Intel® Direct Ethernet Transport

What If Home | Product Overview | Intel® TM ABI specification | Technical Requirements
FAQ | Primary Technology Contacts | Discussion Forum | Blog

Product Overview

The Intel® Direct Ethernet Transport (Intel® DET) project provides two components for faster message passing on commodity Ethernet fabrics.  The first component is a Linux kernel driver and user-mode library providing RDMA/IPC semantics similar to InfiniBand® and iWARP technologies.  The second component is a 1.2 uDAPL library that provides a standardized interface to 3rd party software such as Intel® MPI.  In addition to providing superior message passing performance compared to a traditional TCP/IP socket stack, Intel® DET provides cluster software developers the opportunity to work with RDMA semantics without investing in a specific RDMA technology.

Features and Benefits

With zero copy transmit, a lightweight protocol, and asynchronous queue pair interfaces, message latencies can be significantly reduced compared to the traditional TCP/IP-socket interface on the same Ethernet fabric.  These benefits can be exploited by cluster application writers and message passing libraries such as Intel® MPI.

  • uDAPL 1.2 compatible provider library
  • Thoroughly tested with Intel® MPI and demonstrating message latency improvement by as much as 30% over the smm/socket device
  • Superior scaling compared to TCP/IP
  • Compatible with any Ethernet device using the Linux net_device interface
  • IEEE registered ethertype and coexistence with TCP/IP over the same Ethernet interface
  • Zero copy transmit, single copy receive
  • Application development support through manual pages and header files

 

Technical Requirements

Intel® DET kernel driver:
  • The kernel driver and user-mode library are delivered as source that is compatible with Linux kernel versions 2.6.9 and above.
  • Build process is tailored for RPM distribution for easy cluster distribution
Intel® DET uDAPL Provider Library
  • 64 bit Linux distribution (x86_64)
  • For this technology preview, the uDAPL provider requires a genuine Intel processor.  Attempts to run on non-Intel processors will result in an error message on the standard error device and application exit.

Frequently Asked Questions

Q: Does the Intel® DET kernel driver and protocol co-exist with TCP/IP over the same Ethernet interface?

A: Yes, Intel® DET interfaces to the standard Linux Ethernet driver interface and uses a registered IEEE “ethertype” allowing the kernel to segregate TCP/IP and Direct Ethernet Transport packets.

Q: Is the Intel® DET protocol routable?

A: No, Intel® DET is a layer 2 protocol intended for small to medium sized clusters connected to a common layer 2 sub-net..

Q: Are there any scaling limits?

A: In theory, no.  In practice, the practical size of a cluster is dependent on the communication patterns and the speed of the fabric.  We  have run workload benchmarks over a 1GigE fabric employing 128 process over 64 nodes.  In these runs, Intel® DET showed superior scaling to TCP/IP.

Q: Will Intel® DET work with any Ethernet NIC?

A: Yes, Intel® DET uses the standard Linux Ethernet driver interface.  However, some NIC drivers support interrupt coalescing that can defer interrupts.  For the best performance, the NIC/driver should be configured to generate an interrupt for each packet received packet.

Q: Is the Intel® DET uDAPL provider compatible with OpenFabric distributions?

A: Yes, although the RPM installation will complain about a conflicting package name.

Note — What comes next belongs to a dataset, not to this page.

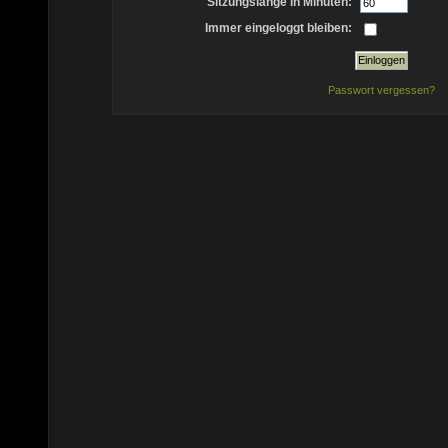
Sitzungslänge in Minuten:
Immer eingeloggt bleiben:
Passwort vergessen?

Refer to the release notes for installing the provider in an OpenFabric environment.

Q: Can  I use Intel® DET with message passing libraries?

A: Yes, the Intel® DET uDAPL provider can be used with any application or message passing library that is compatible with uDAPL version 1.2.  We have done extensive testing with Intel® MPI.  Refer to the release notes on how to configure the Intel® MPI environment to run with Intel® DET.

 

Please visit the Intel® Direct Ethernet Transport Forum and share your thoughts.

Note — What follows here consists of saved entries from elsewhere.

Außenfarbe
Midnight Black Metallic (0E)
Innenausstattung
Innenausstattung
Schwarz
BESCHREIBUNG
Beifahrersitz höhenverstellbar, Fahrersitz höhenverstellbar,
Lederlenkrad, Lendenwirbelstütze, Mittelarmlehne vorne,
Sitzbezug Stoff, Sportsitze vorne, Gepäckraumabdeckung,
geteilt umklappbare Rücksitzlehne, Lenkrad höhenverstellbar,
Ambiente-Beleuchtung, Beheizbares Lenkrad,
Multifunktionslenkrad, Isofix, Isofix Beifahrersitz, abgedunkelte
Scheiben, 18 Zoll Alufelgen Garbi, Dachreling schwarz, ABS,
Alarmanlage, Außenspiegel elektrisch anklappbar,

Primary Technical Contacts

Roy Larsenis a software engineer in the Cluster Software Technology Group.  Since joining Intel in 1988, Roy has worked on networking protocols from OSI to the message passing software of the Intel Paragon supercomputers as well as the management network architecture of the worlds first teraflop computer.  His research interests are in RDMA and direct data placement techniques in clusters environments.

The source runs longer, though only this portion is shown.